Lecture 11: Navigating XML using XPath

Title slide

Slides : Recording

Once we have some semistructured data gathered into an XML tree, we might want to find information within it. For small XML documents we can just look at it, or use text search; for large and very large documents there are dedicated query languages. Today’s lecture presented one of them: XPath, the XML Path Language. As well as being a query language in its own right, XPath is also a key component of many other XML and web technologies, where it is used to navigate around documents.

As a path language, XPath describes a possible route through an XML tree. As a query language, XPath returns the set of endpoints of all such paths.
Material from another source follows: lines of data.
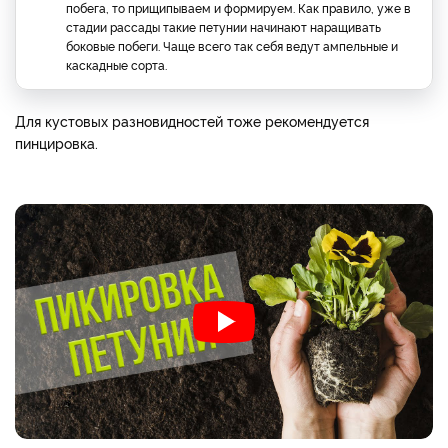
побега, то прищипываем и формируем. Как правило, уже в
стадии рассады такие петунии начинают наращивать
боковые побеги. Чаще всего так себя ведут ампельные и
каскадные сорта.
Для кустовых разновидностей тоже рекомендуется
пинцировка.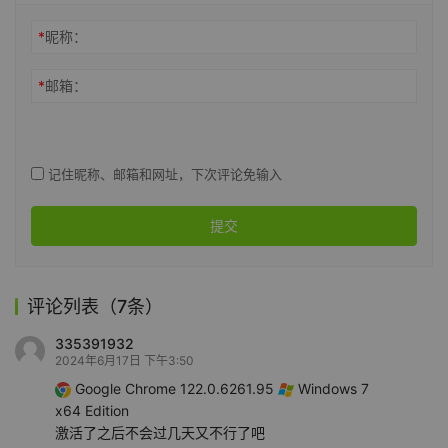
*
昵称：
*
邮箱：
记住昵称、邮箱和网址，下次评论免输入
提交
评论列表（7条）
335391932
2024年6月17日 下午3:50
Google Chrome 122.0.6261.95
Windows 7
x64 Edition
激活了之后不会过几天又不行了吧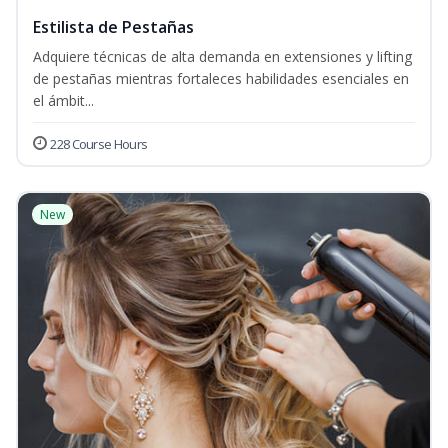
Estilista de Pestañas
Adquiere técnicas de alta demanda en extensiones y lifting
de pestañas mientras fortaleces habilidades esenciales en
el ámbit...
228 Course Hours
New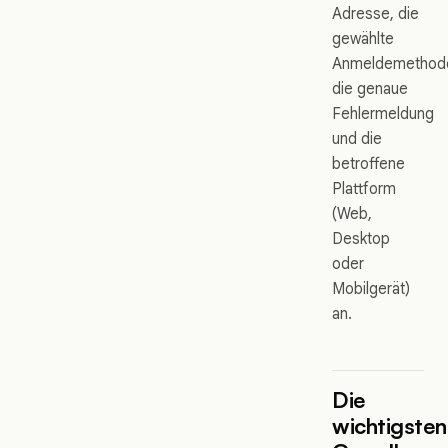
Adresse, die
gewählte
Anmeldemethod
die genaue
Fehlermeldung
und die
betroffene
Plattform
(Web,
Desktop
oder
Mobilgerät)
an.
Die
wichtigsten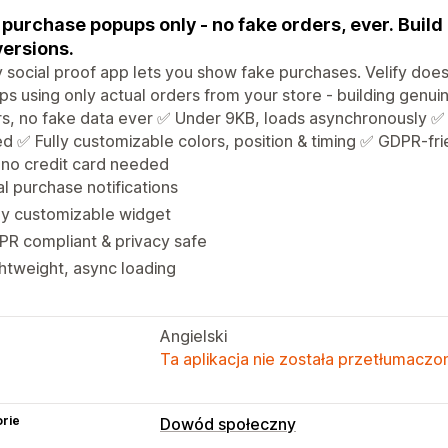
 purchase popups only - no fake orders, ever. Build
ersions.
 social proof app lets you show fake purchases. Velify does
s using only actual orders from your store - building genui
s, no fake data ever ✅ Under 9KB, loads asynchronously ✅
 ✅ Fully customizable colors, position & timing ✅ GDPR-fr
 no credit card needed
l purchase notifications
ly customizable widget
R compliant & privacy safe
htweight, async loading
Angielski
Ta aplikacja nie została przetłumaczon
rie
Dowód społeczny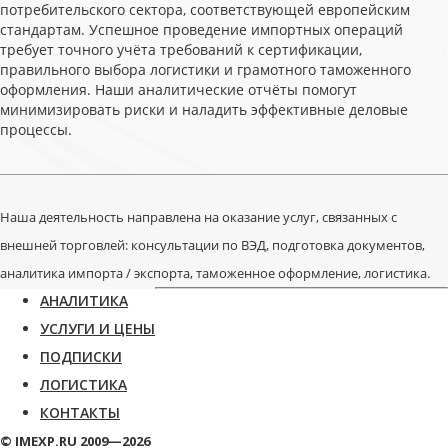
потребительского сектора, соответствующей европейским
стандартам. Успешное проведение импортных операций
требует точного учёта требований к сертификации,
правильного выбора логистики и грамотного таможенного
оформления. Наши аналитические отчёты помогут
минимизировать риски и наладить эффективные деловые
процессы.
Наша деятельность направлена на оказание услуг, связанных с
внешней торговлей: консультации по ВЭД, подготовка документов,
аналитика импорта / экспорта, таможенное оформление, логистика.
АНАЛИТИКА
УСЛУГИ И ЦЕНЫ
ПОДПИСКИ
ЛОГИСТИКА
КОНТАКТЫ
© IMEXP.RU 2009—2026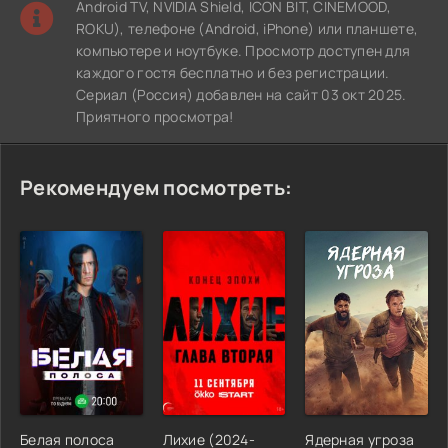
Android TV, NVIDIA Shield, ICON BIT, CINEMOOD,
ROKU), телефоне (Android, iPhone) или планшете,
компьютере и ноутбуке. Просмотр доступен для
каждого гостя бесплатно и без регистрации.
Сериал (Россия) добавлен на сайт 03 окт 2025.
Приятного просмотра!
Рекомендуем посмотреть:
Белая полоса
Лихие (2024-
Ядерная угроза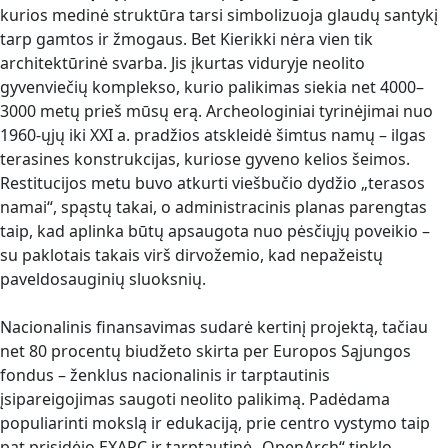
kurios medinė struktūra tarsi simbolizuoja glaudų santykį
tarp gamtos ir žmogaus. Bet Kierikki nėra vien tik
architektūrinė svarba. Jis įkurtas viduryje neolito
gyvenviečių komplekso, kurio palikimas siekia net 4000–
3000 metų prieš mūsų erą. Archeologiniai tyrinėjimai nuo
1960-ųjų iki XXI a. pradžios atskleidė šimtus namų – ilgas
terasines konstrukcijas, kuriose gyveno kelios šeimos.
Restitucijos metu buvo atkurti viešbučio dydžio „terasos
namai“, spąstų takai, o administracinis planas parengtas
taip, kad aplinka būtų apsaugota nuo pėsčiųjų poveikio –
su paklotais takais virš dirvožemio, kad nepažeistų
paveldosauginių sluoksnių.
Nacionalinis finansavimas sudarė kertinį projektą, tačiau
net 80 procentų biudžeto skirta per Europos Sąjungos
fondus – ženklus nacionalinis ir tarptautinis
įsipareigojimas saugoti neolito palikimą. Padėdama
populiarinti mokslą ir edukaciją, prie centro vystymo taip
pat prisidėjo EXARC ir tarptautinė „OpenArch“ tinklo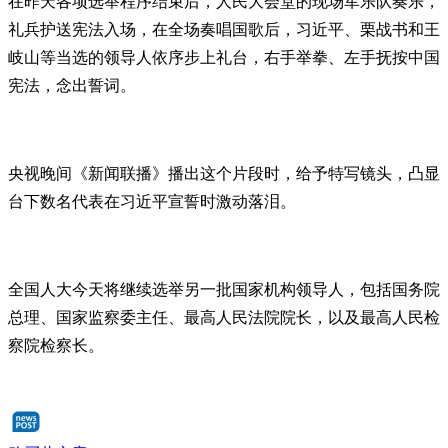
在昨天各项选举程序结束后，人民大会堂的现场军乐队奏乐，
礼兵护送宪法入场，在全场奏唱国歌后，习近平、栗战书和王
岐山等当选的领导人依序步上礼台，右手举拳、左手抚按中国
宪法，念出誓词。
央视晚间《新闻联播》播出这个片段时，给予特写镜头，凸显
台下数名代表在习近平宣誓时激动落泪。
全国人大今天将继续选举另一批国家机构领导人，包括国务院
总理、国家监察委主任、最高人民法院院长，以及最高人民检
察院检察长。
This step from an individual run to considering all possible runs is crucial in raising the level of abstraction and allowing us to think bigger thoughts. It also introduces the new challenge of finding efficient ways to compute the answers to these higher-level queries.

I also reviewed the comments from mid-semester feedback sheets, presented the XML side of the Path timetable browser, and gave a short history of character sets from ticker-tape machines through teletypes to Unicode.

Links: Slides for Lecture 11; Recording


1. Read This

Background preparation for Friday’s lecture:

McEnery and Wilson. What is a corpus and what is in it?
Chapter 2 of Corpus Linguistics.
Second edition, Edinburgh University Press, 2001.

Section 2.2.2 is optional: the technologies it describes in detail have since transformed into the XML we now use. That leaves the parts before and after — read Sections 2.1, 2.2, 2.2.1, 2.3 and 2.4.

I’ve sent this round to all students by email, distributed copies in the lecture, and a few are still available outside the ITO.

2. Do This

Start on the Tutorial 5 exercises as soon as you are done with Tutorial 4. In these you use the xmllint command-line tool to check validity of XML against a DTD and run your own XPath queries.